08.14.2016 (G. Kueber)
Originally named Hillsboro Building & Loan (until 1965, when it was renamed Hillsboro Savings & Loan Association), it was the branch of the downtown Hillsborough bank that served the mills and employees. Built in circa 1950, by 1973 it was no longer was a bank branch and was sold.
(Below in italics is from the National Register listing; not verified for accuracy by this author.)
The one-story, Colonial Revival-style building is three bays wide and triple-pile with a full- width rear gable. It has a brick veneer laid in a five-to-one common bond and twenty-light metal windows with operable casements on the front side-gabled section.
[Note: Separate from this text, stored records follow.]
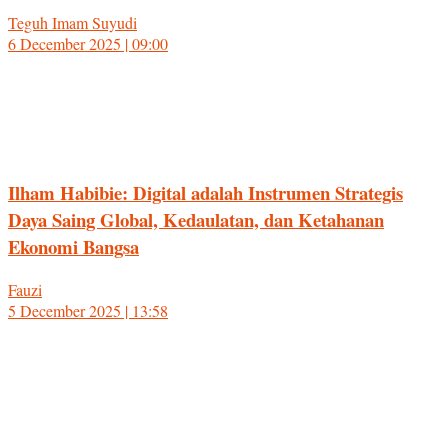
Teguh Imam Suyudi
6 December 2025 | 09:00
Ilham Habibie: Digital adalah Instrumen Strategis
Daya Saing Global, Kedaulatan, dan Ketahanan
Ekonomi Bangsa
Fauzi
5 December 2025 | 13:58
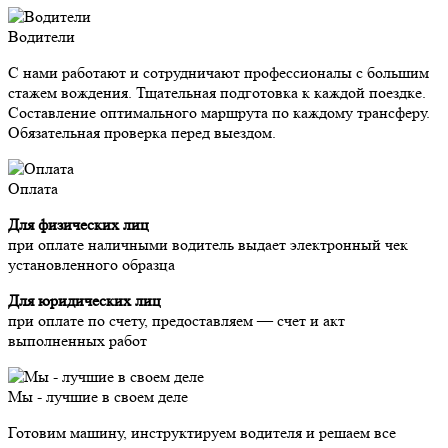
Водители
С нами работают и сотрудничают профессионалы с большим
стажем вождения. Тщательная подготовка к каждой поездке.
Составление оптимального маршрута по каждому трансферу.
Обязательная проверка перед выездом.
Оплата
Для физических лиц
при оплате наличными водитель выдает электронный чек
установленного образца
Для юридических лиц
при оплате по счету, предоставляем — счет и акт
выполненных работ
Мы - лучшие в своем деле
Готовим машину, инструктируем водителя и решаем все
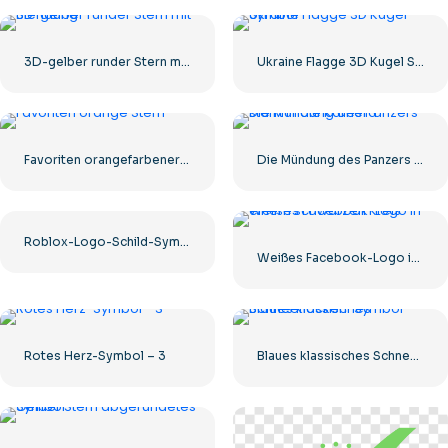
3D-gelber runder Stern mit Blendung
Ukraine Flagge 3D Kugel Symbol
Favoriten orangefarbener Stern
Die Mündung des Panzers starrt in die Kamera
Roblox-Logo-Schild-Symbol
Weißes Facebook-Logo in einem schwarzen Kreis
Rotes Herz-Symbol – 3
Blaues klassisches Schneeflocken-Symbol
There are two gabled dormers on the façade, each with German-profile weatherboards on the front, wood shingles on the sides, and paired four-light metal casement windows. The four-light-over-four-panel door has a single pane of glass installed in place of the upper two panels. It has a classical surround with fluted pilasters and a broken pediment. There are high, small windows on the side elevations of the rear gable and a tall brick chimney within the rear gable. A four-light-over-four-panel door on the right (east) elevation has pilasters and a single-light transom. The building was likely erected in the early 1950s and stands on the site of an earlier wholesale grocery. The Hillsborough Savings Bank erected a new building on North Churton Street in 1960 and this building [became] a residence.
In 2016, the building was converted to an artist's studio/gallery.